“Polyphonia”
Soros Center for Contemporary Art
The cast of villains in “Polyphonia: Social Commentary in Contemporary Hungarian Art” warrants some serious soul searching here in the land of the freed. You have the Museum Director who refused to mount the show because of the potentially politically incriminating ideas that might arise. You have the organizers, who, though they pushed the venue onto the streets (and into various other public places), insisted on inviting artists to submit proposals for works of a sociopolitical nature with the condition that they not consider “daily politics, concrete persons, institutions, interest groups, ideological trends and interests of the state” to be subjects within the “competence of art.” And finally you have some normally on-the-ball artists who capitulated to these milk-toast terms. That said, it wasn’t such a total bomb of a show, if the aspirations of individual artists count for anything in such a scene.
Laszló L. Révész banked on what he termed “spiritual capital” from the West by borrowing a Jan Dibbets video of a fireplace fire from the Stedelijk Museum and projecting it on a big slab of bacon (the basic sustenance for Hungarian workers) in the midst of a typically Hungarian construction-inprogress building of an art high school. The result was a whimsical, bloodless appropriation, alluding to a romantic back-to-basics desire to rebuild from virtual scratch. Miklós Pinke most successfully squeezed himself out of a charmed art circle, partly by doing what artists are supposed to do—he had an exhibition. The artist “simply”asked for orange crates from his friendly neighborhood green grocer, made paintings on them, had an opening on the side of the store/shack, and distributed the works gratis to the crowd.
Not all the selected proposals could be realized owing to bureaucratic quagmires. Of these the most promising was István Szil’s “A Few New Telephone Booths,” in which the user’s voice of these indicted telephones would be amplified so that passersby would also hear, forcing the unsuspecting to think about where and how their private and public concerns intersect, as well as inverting the role of the tapped telephone. The only artist to really suggest that there was anything to complain about was Tamás St. Auby, whose unrealized plan was to turn down all the public lighting in Budapest for a matter of minutes and split the money saved between the association for the blind and the artists in the show. His final work took the form of a complaint concerning the lack of funds for the artists’ honorariums.
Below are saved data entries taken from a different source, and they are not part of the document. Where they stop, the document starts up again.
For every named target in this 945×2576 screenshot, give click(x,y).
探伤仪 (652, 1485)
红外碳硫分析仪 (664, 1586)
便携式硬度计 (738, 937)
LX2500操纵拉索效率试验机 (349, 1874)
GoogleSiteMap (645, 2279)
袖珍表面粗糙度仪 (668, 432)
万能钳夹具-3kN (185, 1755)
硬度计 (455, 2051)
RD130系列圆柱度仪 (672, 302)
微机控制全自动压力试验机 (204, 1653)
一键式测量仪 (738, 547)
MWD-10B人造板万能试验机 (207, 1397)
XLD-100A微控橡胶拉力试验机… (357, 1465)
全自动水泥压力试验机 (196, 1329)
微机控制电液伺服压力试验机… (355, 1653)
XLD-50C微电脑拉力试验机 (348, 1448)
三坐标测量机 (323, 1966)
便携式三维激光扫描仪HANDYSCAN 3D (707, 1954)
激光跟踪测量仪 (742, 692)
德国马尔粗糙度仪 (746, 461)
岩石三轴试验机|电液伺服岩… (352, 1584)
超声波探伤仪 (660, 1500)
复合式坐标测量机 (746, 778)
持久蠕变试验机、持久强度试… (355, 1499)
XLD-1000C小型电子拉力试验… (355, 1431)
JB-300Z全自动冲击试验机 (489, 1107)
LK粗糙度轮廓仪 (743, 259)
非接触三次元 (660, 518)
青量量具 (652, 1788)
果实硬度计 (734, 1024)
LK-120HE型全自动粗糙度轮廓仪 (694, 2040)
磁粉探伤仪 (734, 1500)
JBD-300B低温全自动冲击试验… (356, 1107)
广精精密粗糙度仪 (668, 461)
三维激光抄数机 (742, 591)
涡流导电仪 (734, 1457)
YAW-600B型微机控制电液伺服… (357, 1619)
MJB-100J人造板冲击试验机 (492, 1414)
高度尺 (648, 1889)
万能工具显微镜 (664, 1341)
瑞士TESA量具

Political or “issue based” work as it is understood in the West hardly exists in Hungary and hasn’t for years, except in the form of works from the ’60s and ’70s that use innuendo, metaphor, and irony to criticize what everyone knew was a corrupt social order. The most frequent explanation for this is that Social Realism was official policy, and work dealing with concrete issues was understandably viewed suspiciously by serious artists. This legacy is in many ways still operative. Given this history and the recent rage of issue-based work in the West, the organizers (the Soros Center for Contemporary Art, the largest privately funded cultural foundation in Hungary) found it timely to prod Hungarian artists to rethink their relationship to politics (the show included 29 projects all together). What they didn’t consider is the degree to which this legacy lingers in their own activity—whether it is sheer distaste or fear is hard to tell—and that giving artists a task accompanied by a list of unacceptable topics is a sure way to mount a “political” show that, Yes, will be safely contained, but equally short of transformative.